La criminalità organizzata in Europa sta evolvendo a un ritmo senza precedenti, sfruttando l’innovazione tecnologica, la globalizzazione e le vulnerabilità economico-politiche. Questi fattori consentono ai gruppi criminali di espandersi rapidamente e affinare le proprie strategie, adottando metodi sempre più avanzati e difficili da contrastare. L’Agenzia dell'Unione europea per la cooperazione nell'attività di contrasto (EUROPOL), ha recentemente pubblicato il report EU-SOCTA 2025 (Serious and Organised Crime Threat Assessment), nel quale si analizzano le minacce attuali e future alla sicurezza dell’UE, offrendo una guida strategica per le forze dell’ordine e i responsabili politici.
Il rapporto individua tre caratteristiche chiave che definiscono il panorama attuale della criminalità grave e organizzata. In primo luogo, la criminalità non minaccia solo la sicurezza pubblica, ma incide sulle fondamenta delle istituzioni e della società, attraverso riciclaggio di denaro, corruzione e violenza.
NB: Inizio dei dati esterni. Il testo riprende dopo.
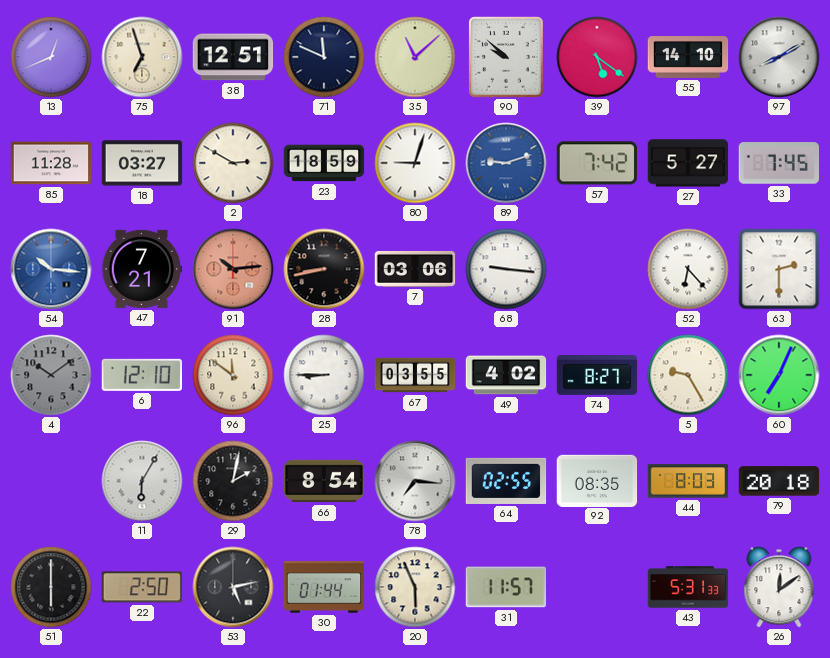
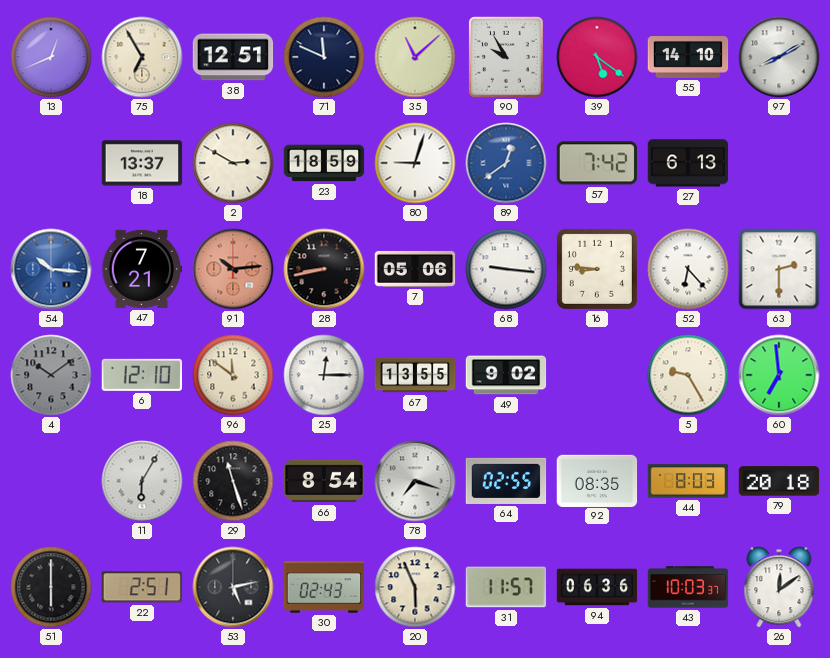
75: 6:57 -> 6:55
90: 9:52 -> 9:55
85: 11:28 -> none
18: 03:27 -> 13:37
89: 9:12 -> 12:39
27: 5:27 -> 6:13
33: 7:45 -> none
7: 03:06 -> 05:06
16: none -> 8:46
25: 8:45 -> 12:15
67: 03:55 -> 13:55
49: 4:02 -> 9:02
74: 8:27 -> none
60: 7:04 -> 6:59
29: 2:02 -> 11:27
78: 7:16 -> 7:18
22: 2:50 -> 2:51
30: 01:44 -> 02:43
94: none -> 06:36
43: 5:31 -> 10:03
In secondo luogo, quasi tutte le forme di criminalità hanno ormai una forte impronta digitale, sia come strumento che come obiettivo. In terzo luogo, l’intelligenza artificiale sta trasformando profondamente il panorama della criminalità, permettendo alle organizzazioni criminali di adattarsi rapidamente e sfruttare al massimo le nuove tecnologie.
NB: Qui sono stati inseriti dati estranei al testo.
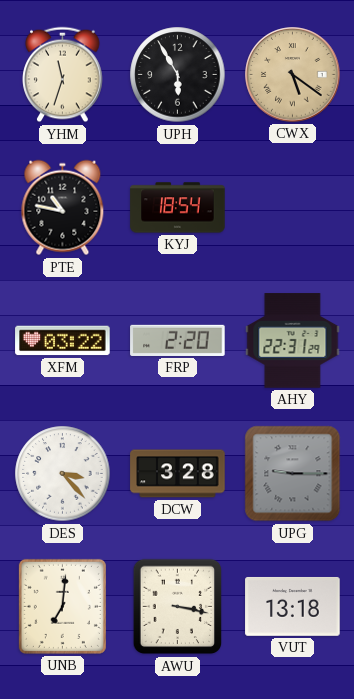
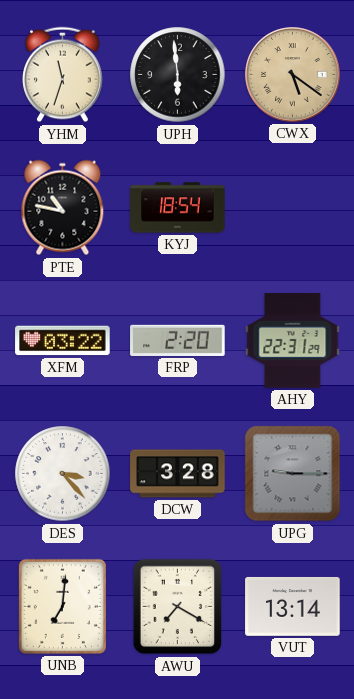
UPH: 5:55 -> 5:59
AWU: 3:17 -> 7:20
VUT: 13:18 -> 13:14
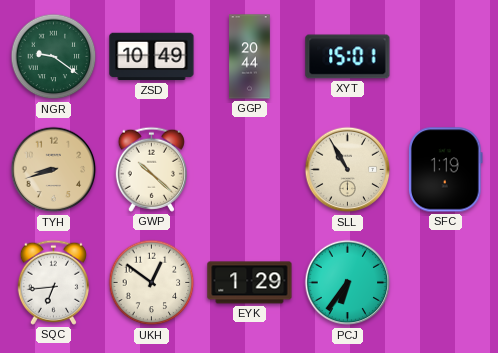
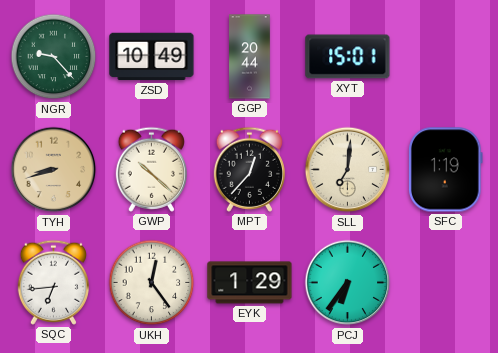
NGR: 9:21 -> 9:23
MPT: none -> 12:37
SLL: 10:55 -> 7:01
UKH: 12:51 -> 12:24
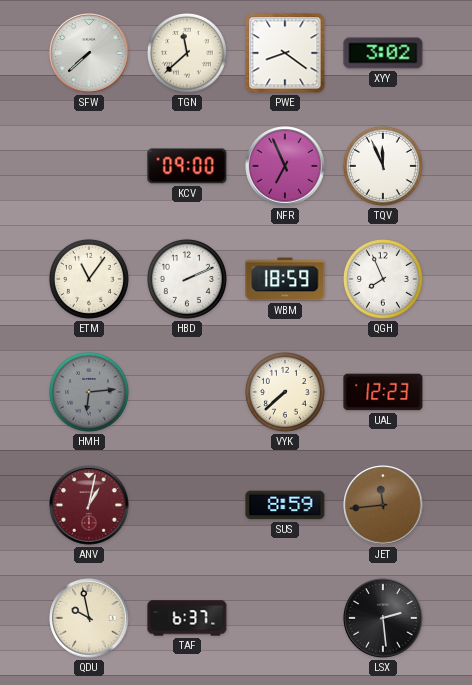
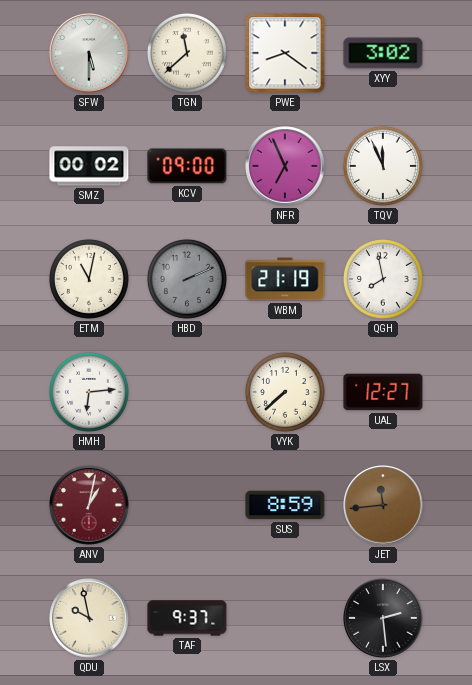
SFW: 7:38 -> 5:30
SMZ: none -> 00:02
ETM: 11:06 -> 11:02
HBD dial: white -> grey
WBM: 18:59 -> 21:19
QGH: 7:56 -> 7:58
HMH dial: grey -> white
UAL: 12:23 -> 12:27
TAF: 6:37 -> 9:37
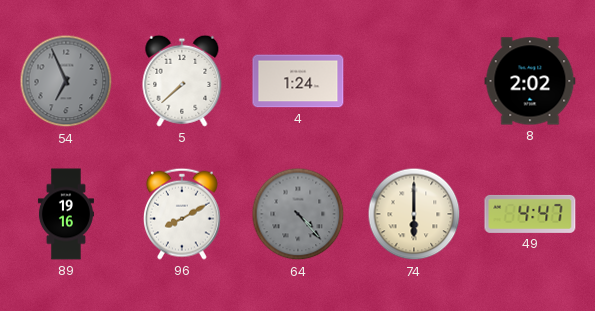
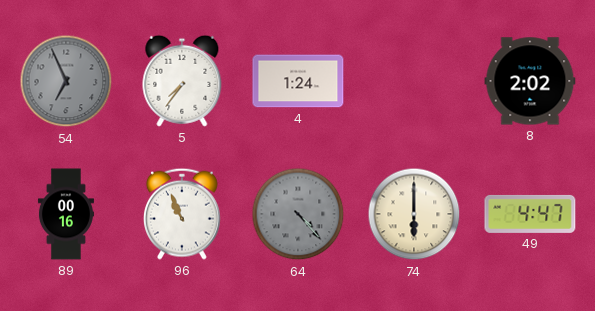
5: 7:38 -> 7:36
89: 19:16 -> 00:16
96: 8:10 -> 10:56
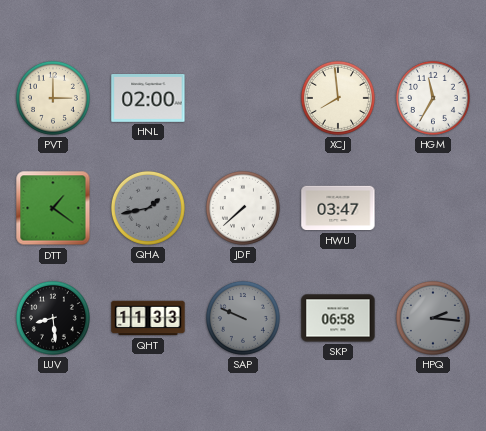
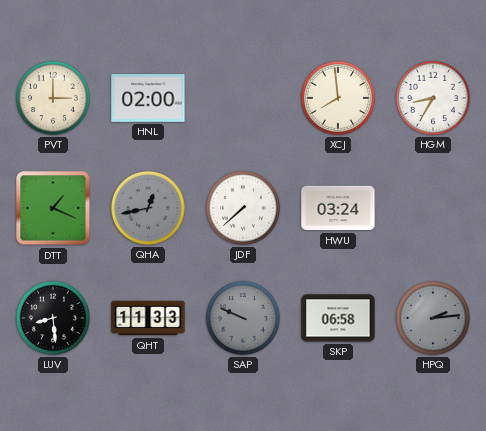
HGM: 11:35 -> 8:35
DTT: 1:21 -> 1:19
QHA: 1:43 -> 12:43
HWU: 03:47 -> 03:24
HPQ: 2:16 -> 2:14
Il crimine organizzato e la destabilizzazione della società
Una delle tendenze più preoccupanti emerse dal report è l'aumento del potere della criminalità nell'alterare l'equilibrio sociale. Questa minaccia crescente compromette la stabilità dell’Unione Europea, agendo come un sistema economico sotterraneo che erode la fiducia nelle istituzioni. Attraverso corruzione e riciclaggio di denaro, le reti criminali si rafforzano, infiltrandosi nell’economia legale e rendendo più difficile l’azione delle autorità.
Sempre più preoccupante è la loro collaborazione con attori delle minacce ibride, tra cui gruppi statali o para-statali che sfruttano i criminali per cyber-attacchi, disinformazione e sabotaggi. Alcuni Stati compiacenti offrono protezione ai gruppi criminali in cambio di servizi illeciti, delegando operazioni per evitare responsabilità dirette. In particolare, gli attacchi ransomware e il sabotaggio di infrastrutture critiche stanno diventando strumenti chiave per minare la sicurezza e la coesione sociale dell’UE. Queste strategie seguono spesso il modus operandi del woodpecker, ovvero una destabilizzazione progressiva attraverso attacchi mirati e ripetuti.
L’evoluzione digitale amplifica queste minacce, favorendo il reclutamento criminale e la pianificazione di operazioni illecite online. Il confine tra attori statali e reti criminali è sempre più labile, rendendo il crimine organizzato uno strumento di destabilizzazione politica ed economica.
La criminalità nell’era digitale: cybercrime e frodi online
Il crimine organizzato ha trovato nell’ambiente digitale un nuovo terreno ideale per espandere le proprie attività. Oggi, la cybercriminalità rappresenta una delle principali minacce alla sicurezza europea, con attacchi sempre più sofisticati che colpiscono aziende, istituzioni e cittadini. Tra le tecniche più diffuse, il ransomware è diventato uno strumento prediletto dai gruppi criminali: questi attacchi bloccano l’accesso ai dati delle vittime, richiedendo un riscatto in criptovalute per il loro ripristino.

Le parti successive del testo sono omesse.